### Problem to solve
Would you please transcribe the records below exactly, leaving out the pictures?

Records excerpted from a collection
_____

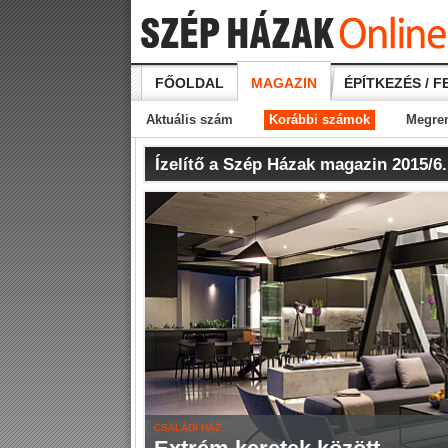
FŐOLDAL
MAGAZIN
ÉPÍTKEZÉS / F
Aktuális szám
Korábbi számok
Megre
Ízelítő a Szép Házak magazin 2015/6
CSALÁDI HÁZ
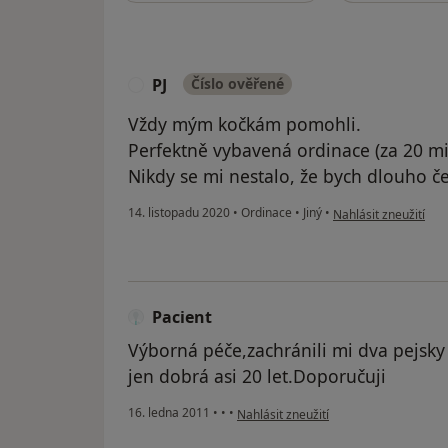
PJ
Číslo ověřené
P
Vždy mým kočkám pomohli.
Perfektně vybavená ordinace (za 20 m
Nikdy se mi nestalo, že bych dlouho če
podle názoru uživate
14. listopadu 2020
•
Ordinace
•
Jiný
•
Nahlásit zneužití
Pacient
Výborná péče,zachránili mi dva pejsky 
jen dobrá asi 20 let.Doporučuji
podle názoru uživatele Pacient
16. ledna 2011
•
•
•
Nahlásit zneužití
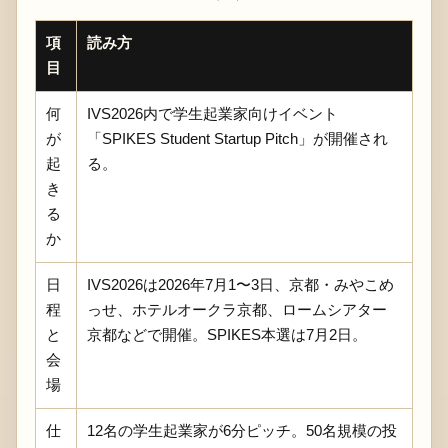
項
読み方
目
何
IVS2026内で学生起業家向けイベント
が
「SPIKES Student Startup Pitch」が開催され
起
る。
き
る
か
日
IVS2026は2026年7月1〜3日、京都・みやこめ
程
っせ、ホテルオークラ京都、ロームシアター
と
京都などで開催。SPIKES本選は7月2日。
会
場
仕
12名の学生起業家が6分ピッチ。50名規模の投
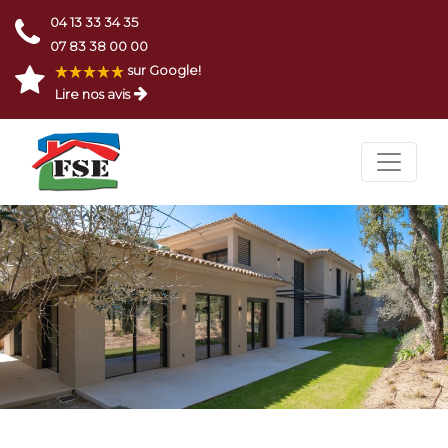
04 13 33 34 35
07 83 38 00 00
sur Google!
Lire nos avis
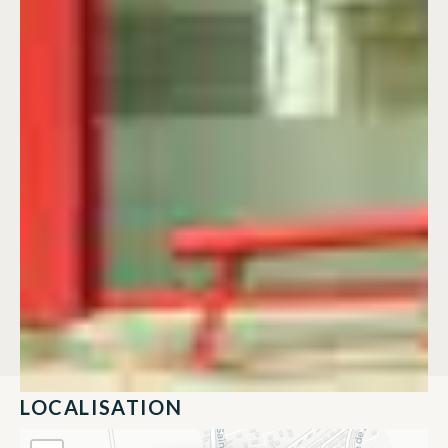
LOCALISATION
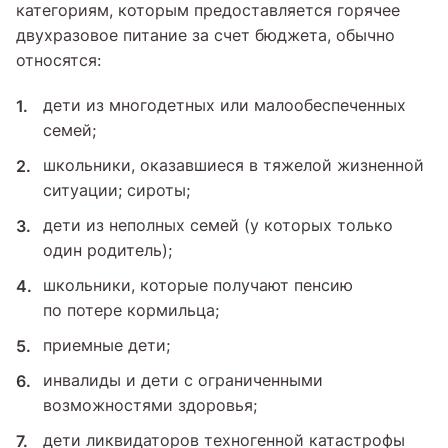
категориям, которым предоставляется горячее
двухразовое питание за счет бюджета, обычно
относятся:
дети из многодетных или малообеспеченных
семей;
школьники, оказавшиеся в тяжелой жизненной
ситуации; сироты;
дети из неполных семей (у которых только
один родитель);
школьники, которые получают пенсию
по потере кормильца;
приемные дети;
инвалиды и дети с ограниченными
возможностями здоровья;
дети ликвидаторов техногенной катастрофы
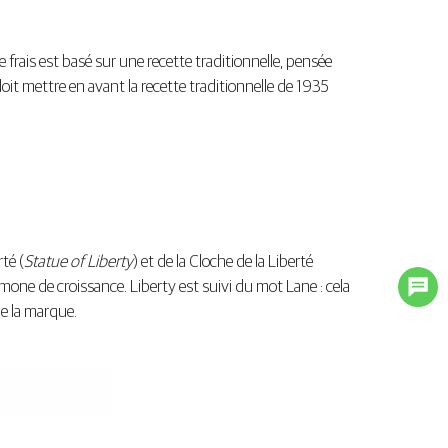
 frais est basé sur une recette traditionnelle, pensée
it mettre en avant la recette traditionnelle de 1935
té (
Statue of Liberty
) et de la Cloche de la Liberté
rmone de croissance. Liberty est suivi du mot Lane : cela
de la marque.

_____

### Response
FŐOLDAL
MAGAZIN
ÉPÍTKEZÉS / F
Aktuális szám
Korábbi számok
Megre
Ízelítő a Szép Házak magazin 2015/6
CSALÁDI HÁZ
PJ
Číslo ověřené
P
Vždy mým kočkám pomohli.
Perfektně vybavená ordinace (za 20 m
Nikdy se mi nestalo, že bych dlouho če
podle názoru uživate
14. listopadu 2020
•
Ordinace
•
Jiný
•
Nahlásit zneužití
Pacient
Výborná péče,zachránili mi dva pejsky 
jen dobrá asi 20 let.Doporučuji
podle názoru uživatele Pacient
16. ledna 2011
•
•
•
Nahlásit zneužití
項
読み方
目
何
IVS2026内で学生起業家向けイベント
が
「SPIKES Student Startup Pitch」が開催され
起
る。
き
る
か
日
IVS2026は2026年7月1〜3日、京都・みやこめ
程
っせ、ホテルオークラ京都、ロームシアター
と
京都などで開催。SPIKES本選は7月2日。
会
場
仕
12名の学生起業家が6分ピッチ。50名規模の投
04 13 33 34 35
07 83 38 00 00
sur Google!
Lire nos avis
LOCALISATION
категориям, которым предоставляется горячее
двухразовое питание за счет бюджета, обычно
относятся:
дети из многодетных или малообеспеченных
семей;
школьники, оказавшиеся в тяжелой жизненной
ситуации; сироты;
дети из неполных семей (у которых только
один родитель);
школьники, которые получают пенсию
по потере кормильца;
приемные дети;
инвалиды и дети с ограниченными
возможностями здоровья;
дети ликвидаторов техногенной катастрофы
 frais est basé sur une recette traditionnelle, pensée
it mettre en avant la recette traditionnelle de 1935
té (
Statue of Liberty
) et de la Cloche de la Liberté
rmone de croissance. Liberty est suivi du mot Lane : cela
de la marque.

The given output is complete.